In quantum mechanics, a quantum speed limit (QSL) is a limitation on the minimum time for a quantum system to evolve between two distinguishable states. QSL are closely related to time-energy uncertainty relations. In 1945, Leonid Mandelstam and Igor Tamm derived a time-energy uncertainty relation that bounds the speed of evolution in terms of the energy dispersion. Over half a century later, Norman Margolus and Lev Levitin showed that the speed of evolution cannot exceed the mean energy, a result known as the Margolus–Levitin theorem. Realistic physical systems in contact with an environment are known as open quantum systems and their evolution is also subject to QSL. Quite remarkably it was shown that environmental effects, such as non-Markovian dynamics can speed up quantum processes, which was verified in a cavity QED experiment.

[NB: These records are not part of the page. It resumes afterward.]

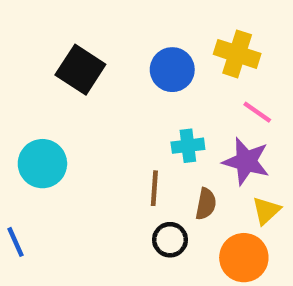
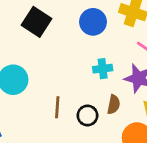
brown line: (154, 188) -> (57, 107), moved
black circle: (170, 240) -> (87, 115), moved

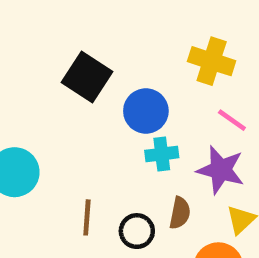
black square: (37, 22) -> (87, 77), moved
blue circle: (93, 22) -> (146, 111), moved

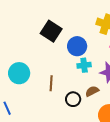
brown semicircle: (180, 213) -> (92, 91), turned -128
brown line: (87, 217) -> (51, 83), moved

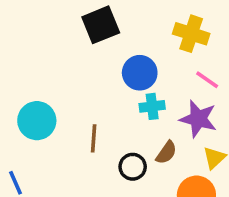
black square: (51, 31) -> (101, 25), moved, turned 35
brown semicircle: (92, 91) -> (166, 153), turned 152

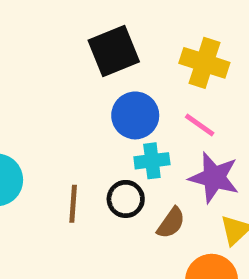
black square: (101, 25) -> (114, 51), moved
pink line: (207, 80) -> (200, 125), moved
black circle: (133, 167) -> (126, 199), moved

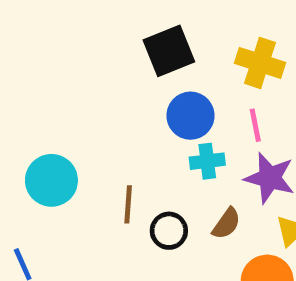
pink line: (200, 125) -> (255, 125), turned 44
black circle: (126, 199) -> (169, 231), moved

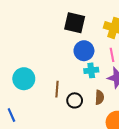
black square: (169, 51) -> (75, 23), turned 35
brown semicircle: (226, 224) -> (99, 97), turned -32

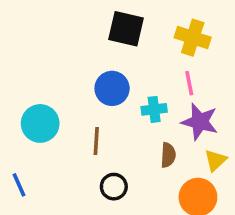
blue circle: (84, 51) -> (112, 88), moved
black circle: (75, 100) -> (114, 187), moved

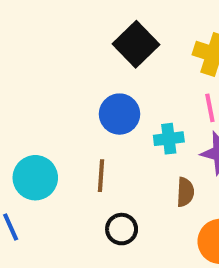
black square: (126, 29) -> (136, 44), turned 33
cyan circle: (40, 123) -> (35, 178), moved

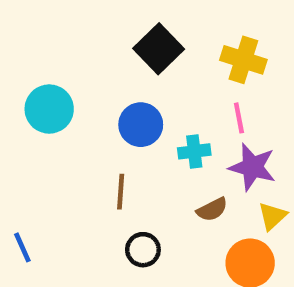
cyan circle: (35, 178) -> (49, 109), moved
brown semicircle: (185, 192) -> (212, 209), turned 60

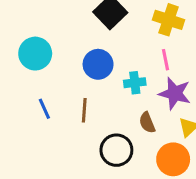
brown semicircle: (212, 209) -> (147, 123), turned 95
blue line: (22, 247) -> (44, 109), moved
black circle: (143, 250) -> (116, 150), moved, size x1.4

QSL have been used to explore the limits of computation and complexity. In 2017, QSLs were studied in a quantum oscillator at high temperature.  In 2018, it was shown that QSL are not restricted to the quantum domain and that similar bounds hold in classical systems.  In 2021, both the Mandelstam-Tamm and the Margolus-Levitin QSL bounds were concurrently tested in a single experiment which indicated there are "two different regimes: one where the Mandelstam-Tamm limit constrains the evolution at all times, and a second where a crossover to the Margolus-Levitin limit occurs at longer times."